### Requirement
Write out exactly the lines of the entries below from the one holding "con asesoramiento y" to the one holding "6º Sprint UMH, que", inclusive, and leave out all other lines.

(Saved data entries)
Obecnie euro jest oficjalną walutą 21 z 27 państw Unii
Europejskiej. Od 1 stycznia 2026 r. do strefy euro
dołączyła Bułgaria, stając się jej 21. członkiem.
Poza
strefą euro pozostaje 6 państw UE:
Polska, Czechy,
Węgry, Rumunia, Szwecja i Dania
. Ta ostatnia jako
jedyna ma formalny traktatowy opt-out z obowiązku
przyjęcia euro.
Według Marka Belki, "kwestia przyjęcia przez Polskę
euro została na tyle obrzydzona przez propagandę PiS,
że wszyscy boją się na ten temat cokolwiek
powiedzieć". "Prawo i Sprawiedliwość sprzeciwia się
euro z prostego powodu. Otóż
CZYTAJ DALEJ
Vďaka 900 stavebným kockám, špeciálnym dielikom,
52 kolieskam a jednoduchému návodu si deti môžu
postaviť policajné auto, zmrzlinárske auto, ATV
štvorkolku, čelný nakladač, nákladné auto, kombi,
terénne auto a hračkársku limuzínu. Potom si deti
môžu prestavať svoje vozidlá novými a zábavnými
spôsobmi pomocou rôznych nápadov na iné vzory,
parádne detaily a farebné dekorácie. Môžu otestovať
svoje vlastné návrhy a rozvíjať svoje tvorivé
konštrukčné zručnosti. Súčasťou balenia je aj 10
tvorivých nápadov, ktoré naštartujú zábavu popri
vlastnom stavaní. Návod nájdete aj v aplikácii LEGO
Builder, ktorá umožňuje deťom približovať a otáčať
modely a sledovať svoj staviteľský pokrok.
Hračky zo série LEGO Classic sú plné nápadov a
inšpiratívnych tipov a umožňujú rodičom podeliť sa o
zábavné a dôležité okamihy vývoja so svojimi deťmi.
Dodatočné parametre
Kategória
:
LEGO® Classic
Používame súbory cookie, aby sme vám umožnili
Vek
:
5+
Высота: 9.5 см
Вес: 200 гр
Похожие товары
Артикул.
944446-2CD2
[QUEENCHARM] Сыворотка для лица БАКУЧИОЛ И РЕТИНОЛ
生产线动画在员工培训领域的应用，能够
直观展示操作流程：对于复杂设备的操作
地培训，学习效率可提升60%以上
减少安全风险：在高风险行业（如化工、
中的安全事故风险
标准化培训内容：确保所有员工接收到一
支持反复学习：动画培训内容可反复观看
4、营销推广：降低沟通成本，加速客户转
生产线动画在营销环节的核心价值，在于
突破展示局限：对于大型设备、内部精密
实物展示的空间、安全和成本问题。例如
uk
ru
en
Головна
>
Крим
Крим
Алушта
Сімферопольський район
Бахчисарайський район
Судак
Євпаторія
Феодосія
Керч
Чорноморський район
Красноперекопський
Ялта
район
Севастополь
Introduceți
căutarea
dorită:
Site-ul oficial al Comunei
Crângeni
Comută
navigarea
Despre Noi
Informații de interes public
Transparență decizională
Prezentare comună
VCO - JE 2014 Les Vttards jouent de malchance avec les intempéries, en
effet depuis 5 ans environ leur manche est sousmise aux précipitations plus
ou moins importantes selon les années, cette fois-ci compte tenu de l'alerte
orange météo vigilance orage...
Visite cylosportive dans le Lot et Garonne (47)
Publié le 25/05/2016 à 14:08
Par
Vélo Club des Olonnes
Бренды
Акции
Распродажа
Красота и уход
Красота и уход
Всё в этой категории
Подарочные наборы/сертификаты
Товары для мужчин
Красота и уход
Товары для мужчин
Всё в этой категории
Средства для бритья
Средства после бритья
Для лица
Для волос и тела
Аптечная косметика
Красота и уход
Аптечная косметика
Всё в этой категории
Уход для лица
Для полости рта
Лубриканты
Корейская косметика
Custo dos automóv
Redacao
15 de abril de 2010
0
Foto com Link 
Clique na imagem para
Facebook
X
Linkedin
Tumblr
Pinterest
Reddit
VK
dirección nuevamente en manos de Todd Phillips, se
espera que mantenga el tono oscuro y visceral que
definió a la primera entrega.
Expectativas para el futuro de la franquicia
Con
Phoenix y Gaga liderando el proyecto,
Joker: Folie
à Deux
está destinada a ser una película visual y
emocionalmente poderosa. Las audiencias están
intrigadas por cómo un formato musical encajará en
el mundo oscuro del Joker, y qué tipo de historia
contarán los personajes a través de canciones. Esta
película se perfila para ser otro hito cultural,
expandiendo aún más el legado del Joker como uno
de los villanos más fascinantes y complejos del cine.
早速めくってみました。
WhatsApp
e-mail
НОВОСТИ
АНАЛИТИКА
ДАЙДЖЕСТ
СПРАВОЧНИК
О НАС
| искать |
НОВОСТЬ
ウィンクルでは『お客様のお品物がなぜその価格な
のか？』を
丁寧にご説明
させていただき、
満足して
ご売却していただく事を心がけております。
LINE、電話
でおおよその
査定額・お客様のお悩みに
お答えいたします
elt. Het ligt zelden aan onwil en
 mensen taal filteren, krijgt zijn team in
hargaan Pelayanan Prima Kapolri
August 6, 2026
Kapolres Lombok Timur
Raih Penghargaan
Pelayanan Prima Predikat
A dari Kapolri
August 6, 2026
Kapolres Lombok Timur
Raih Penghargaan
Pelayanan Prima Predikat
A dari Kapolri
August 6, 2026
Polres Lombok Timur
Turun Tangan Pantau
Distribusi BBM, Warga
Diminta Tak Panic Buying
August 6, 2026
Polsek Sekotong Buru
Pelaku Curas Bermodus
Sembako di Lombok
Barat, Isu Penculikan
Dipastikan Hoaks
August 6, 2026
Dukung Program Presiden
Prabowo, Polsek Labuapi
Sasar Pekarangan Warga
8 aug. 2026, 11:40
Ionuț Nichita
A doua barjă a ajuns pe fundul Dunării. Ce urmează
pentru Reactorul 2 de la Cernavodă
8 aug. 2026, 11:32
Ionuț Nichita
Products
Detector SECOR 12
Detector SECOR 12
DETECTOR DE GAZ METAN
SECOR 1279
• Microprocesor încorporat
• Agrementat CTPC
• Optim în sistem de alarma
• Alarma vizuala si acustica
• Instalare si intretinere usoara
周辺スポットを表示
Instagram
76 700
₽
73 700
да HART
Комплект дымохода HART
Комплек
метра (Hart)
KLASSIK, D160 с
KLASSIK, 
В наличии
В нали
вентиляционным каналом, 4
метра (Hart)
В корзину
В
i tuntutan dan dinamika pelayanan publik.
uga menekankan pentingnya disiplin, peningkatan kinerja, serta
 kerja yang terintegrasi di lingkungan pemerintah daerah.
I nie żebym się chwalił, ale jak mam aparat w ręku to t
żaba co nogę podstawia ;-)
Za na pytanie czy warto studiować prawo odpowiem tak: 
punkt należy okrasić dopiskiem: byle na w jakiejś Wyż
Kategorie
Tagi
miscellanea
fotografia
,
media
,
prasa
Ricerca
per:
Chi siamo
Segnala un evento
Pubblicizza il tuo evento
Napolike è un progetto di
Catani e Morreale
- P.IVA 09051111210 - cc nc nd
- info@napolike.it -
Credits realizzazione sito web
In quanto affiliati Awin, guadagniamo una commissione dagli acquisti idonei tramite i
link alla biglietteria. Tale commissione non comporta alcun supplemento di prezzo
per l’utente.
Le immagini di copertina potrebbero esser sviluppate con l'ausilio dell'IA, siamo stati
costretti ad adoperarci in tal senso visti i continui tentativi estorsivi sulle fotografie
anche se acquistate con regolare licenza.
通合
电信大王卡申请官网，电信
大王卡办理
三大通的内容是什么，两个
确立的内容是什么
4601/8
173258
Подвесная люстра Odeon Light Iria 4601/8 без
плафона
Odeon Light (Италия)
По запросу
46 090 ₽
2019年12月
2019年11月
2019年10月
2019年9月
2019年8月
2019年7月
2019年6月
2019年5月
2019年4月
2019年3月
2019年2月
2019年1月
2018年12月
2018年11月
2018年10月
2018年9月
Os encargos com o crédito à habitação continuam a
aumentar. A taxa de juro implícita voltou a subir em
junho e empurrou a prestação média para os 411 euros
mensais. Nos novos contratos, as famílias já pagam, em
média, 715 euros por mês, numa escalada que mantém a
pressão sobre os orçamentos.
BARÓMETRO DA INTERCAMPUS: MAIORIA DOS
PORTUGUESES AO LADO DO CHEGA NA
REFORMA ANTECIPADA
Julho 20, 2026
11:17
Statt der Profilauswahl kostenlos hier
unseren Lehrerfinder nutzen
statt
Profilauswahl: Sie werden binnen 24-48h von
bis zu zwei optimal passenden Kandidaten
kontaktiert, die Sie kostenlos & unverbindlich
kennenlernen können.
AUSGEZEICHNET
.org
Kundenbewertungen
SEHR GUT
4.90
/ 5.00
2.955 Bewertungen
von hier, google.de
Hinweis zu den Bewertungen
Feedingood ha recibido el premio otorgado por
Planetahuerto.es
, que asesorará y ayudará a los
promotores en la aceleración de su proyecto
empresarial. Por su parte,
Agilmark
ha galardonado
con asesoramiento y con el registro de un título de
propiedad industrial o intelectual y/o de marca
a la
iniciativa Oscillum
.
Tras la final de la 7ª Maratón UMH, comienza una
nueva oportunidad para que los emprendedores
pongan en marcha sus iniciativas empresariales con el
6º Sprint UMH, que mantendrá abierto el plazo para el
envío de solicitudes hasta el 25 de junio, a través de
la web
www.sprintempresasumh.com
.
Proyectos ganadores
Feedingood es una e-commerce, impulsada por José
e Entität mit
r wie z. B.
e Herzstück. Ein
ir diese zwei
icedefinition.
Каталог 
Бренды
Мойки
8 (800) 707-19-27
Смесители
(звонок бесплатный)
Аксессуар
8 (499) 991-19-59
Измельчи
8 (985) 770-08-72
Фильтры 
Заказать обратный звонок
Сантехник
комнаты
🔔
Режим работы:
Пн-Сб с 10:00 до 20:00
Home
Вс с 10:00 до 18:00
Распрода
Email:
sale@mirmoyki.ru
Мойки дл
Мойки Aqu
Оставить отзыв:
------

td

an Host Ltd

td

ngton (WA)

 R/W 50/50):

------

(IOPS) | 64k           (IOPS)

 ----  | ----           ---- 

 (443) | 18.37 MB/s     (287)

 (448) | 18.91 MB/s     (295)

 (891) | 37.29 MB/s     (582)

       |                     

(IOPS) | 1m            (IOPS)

### Solution to the problem
con asesoramiento y con el registro de un título de
propiedad industrial o intelectual y/o de marca
a la
iniciativa Oscillum
.
Tras la final de la 7ª Maratón UMH, comienza una
nueva oportunidad para que los emprendedores
pongan en marcha sus iniciativas empresariales con el
6º Sprint UMH, que mantendrá abierto el plazo para el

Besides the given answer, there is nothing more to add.